QKG Nachbehandlungsempfehlung Knorpelschaden Knie
DGOU Nachbehandlungsempfehlung Knorpelschaden Knie Contained
DGOU Nachbehandlungsempfehlung Knorpelschaden Knie Uncontained
DGOU Nachbehandlungsempfehlung nach OCT

Nachbehandlung nach knorpelregenerativen Eingriffen

Die Nachbehandlungsprinzipien sind für alle knorpelregenerativen Eingriffen die Gleichen, ob es sich um knochenmarkstimulierende Techniken, MACT oder Minced Cartilage handelt (ausgenommen der osteochondralen Transplantation OCT, siehe weiter unten).

Die Nachbehandlung ist abhängig

  • ob Defekt contained (ohne Entlastung) oder uncontained (mit 6 wöchiger Teilbelastung 20 Kg)
  • der Lokalisation des Defekts
    • Hüfte:
    • Knie:
      • patello-femural (30-30-90° alle 2 Wochen)
      • femuro-tibial (ohne ROM Einschränkung)
    • OSG:
 
  • Die Nachbehandlung erfordert eine CPM-Therapie für 4-6 Wochen postoperativ 2-4 Std. tägl.! (Jennifer S. Howard et al. Cartilage 2010 1(4) 276– 286)
  • Bei der Nachbehandlung sind die Begleiteingriffe zu berücksichtigen.
  • Wichtig! Entscheidend für die Nachbehandlung sind der klinische Ausgangsbefund, wie präop. Beweglichkeit, Muskelzustand, Vor-OPs, Begleit-OPs.
  • Bei der Nachbehandlung ist eine adäquate Physiotherapie ganz entscheidend. Unsere QKG-Physiotherapeuten entwickeln ein neues Assessment orientiertes Reha-Konzept.
  • Nach diesem Konzept wurde unsere Knorpel-App entwickelt, welche die  Nachbehandlung ganz wesentlich unterstützt.
 

Nachbandlung nach osteochondraler Transplantation (OCT)

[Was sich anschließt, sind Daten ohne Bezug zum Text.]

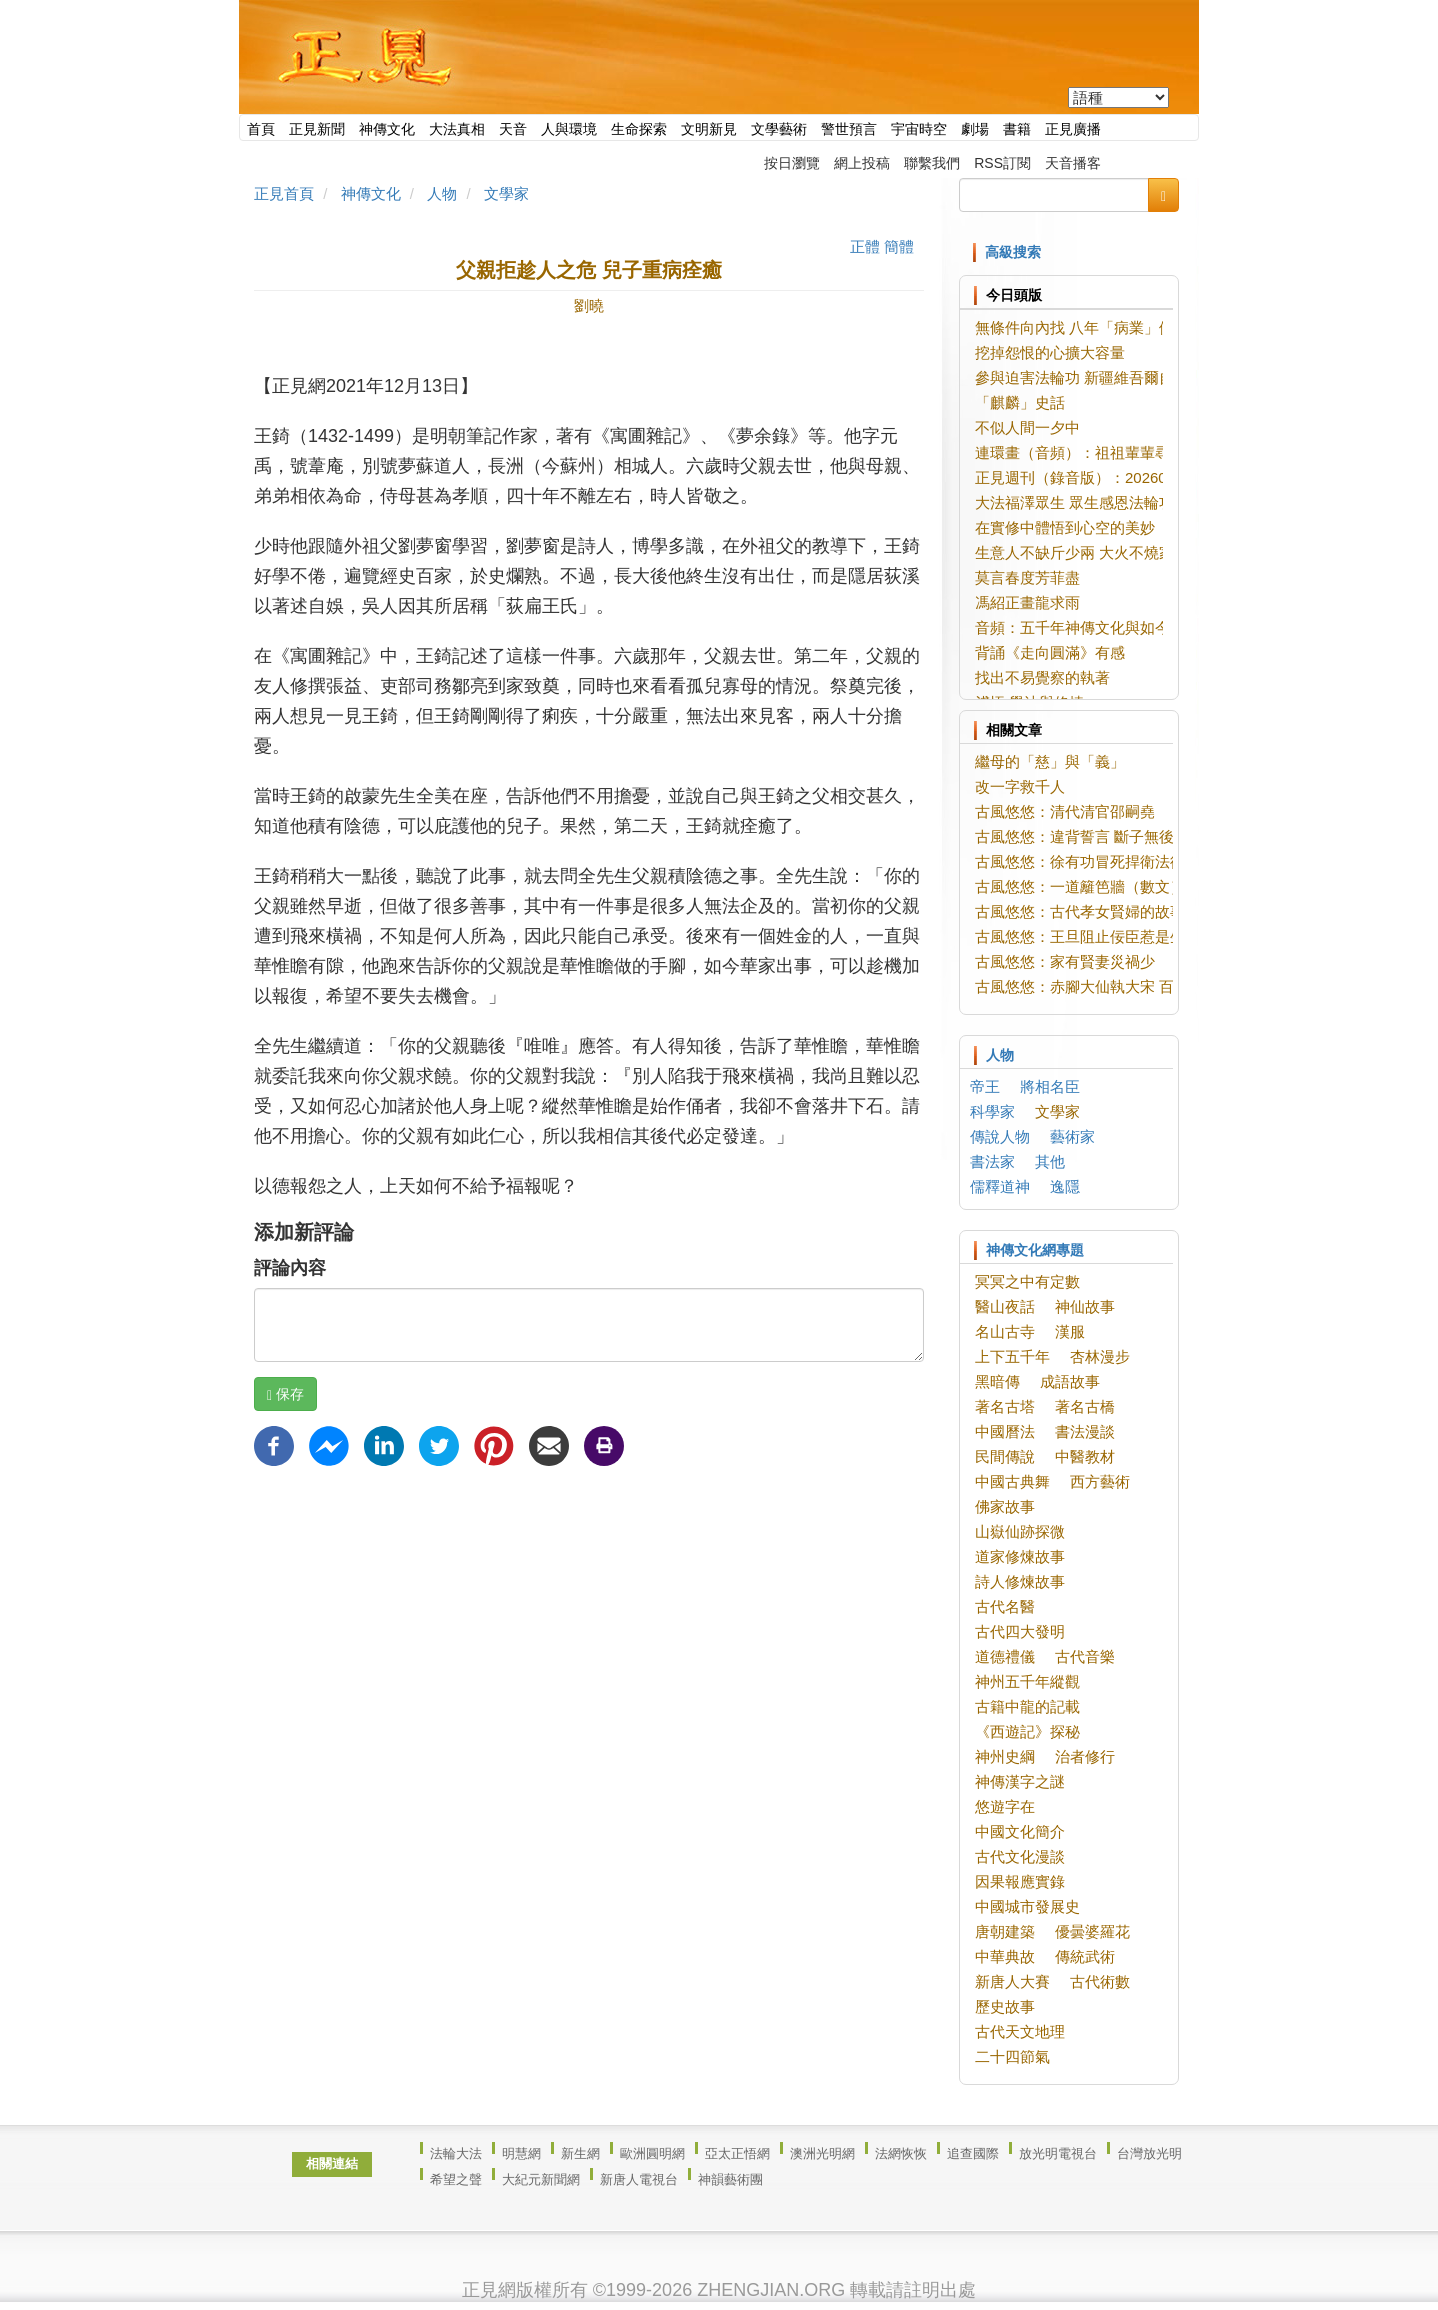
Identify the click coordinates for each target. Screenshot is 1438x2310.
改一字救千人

  • Die Nachbehandlung hängt von der Größe und Lokalisation des Defektes ab.
  • Grundsätzlich gilt eine Teilbelastung unter Bodenkontakt für ca. 4-6 Wochen.
  • Die Beugung kann sehr früh freigegeben werden. Insgesamt besitzt dieses Knorpeltherapieverfahren die kürzeste Nachbehandlung und ist in aller Regel nach 3 Monaten bezüglich der Einheilung des Transplantates abgeschlossen.
 
QKG-Mitglieder haben ganz wesentlich bei der Erstellung der DGOU-Nachbehandlungsempfehlungen mitgewirkt.

Bei allem Standard ist die individuelle Situation des Patienten für die Nachbehandlung entscheidend und unsere Richtlinien sollen als Orientierungshilfe dienen.